Automate Your Delta Lake or Practical Insights on Building Distributed Data Mesh
- Data Engineering
- Moscone South | Upper Mezzanine | 155
- 35 min
We all live in the exciting times and the hype of Distributed Data Mesh (or just mess). This talk will talk about a couple architectural and organizational approaches on achieving Distributed Data Mesh, which is essentially a combination of mindset, fully automated infrastructure, continuous integration for data pipelines, dedicated departamental or team collaborative environments, and security enforcement.
As a Data Leader, you’ll learn what kinds of things you’d need to pay attention to, when starting (or reviving) a modern Data Engineering and Data Science strategy and how Databricks Unity Catalog may help you automating that. Interacting with infrastructure engineers may take a chunk of time initially and you’ll learn to make it smooth.
As DevOps, you’ll learn about the best practices and pitfalls of Continuous Deployment on Databricks With Terraform and Continuous Integration with Databricks Repos. You’ll be excited how you can automate Data Security with Unity Catalog and Terraform. You’ll hear practical tips and tricks to structure development and production environments.

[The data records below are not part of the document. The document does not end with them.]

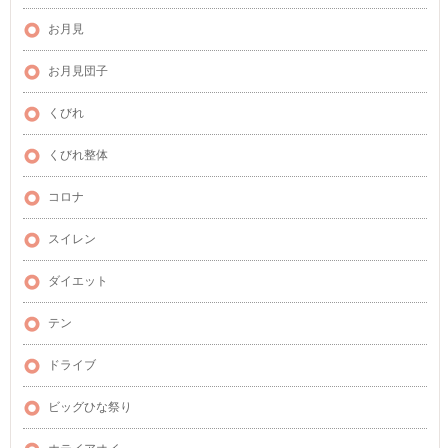
お月見
お月見団子
くびれ
くびれ整体
コロナ
スイレン
ダイエット
テン
ドライブ
ビッグひな祭り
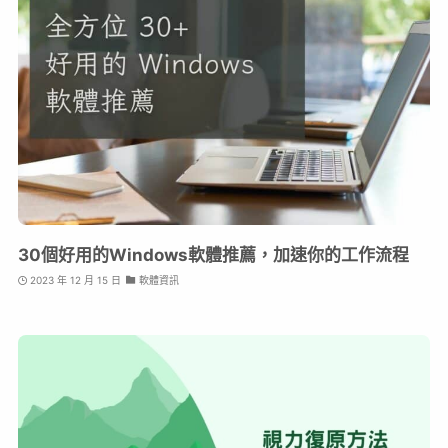
30個好用的Windows軟體推薦，加速你的工作流程
2023 年 12 月 15 日
軟體資訊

As a Data Scientist, you’ll learn how you can get relevant infrastructure into “production” relatively faster. You’ll be excited to see a striking similarity between Infrastructure as a Code and Spark DataFrames. You’ll learn just enough Terraform to declaratively codify your desired Databricks environments.
This talk will be all sprinkled with diagrams and Terraform code snippets to keep you entertained.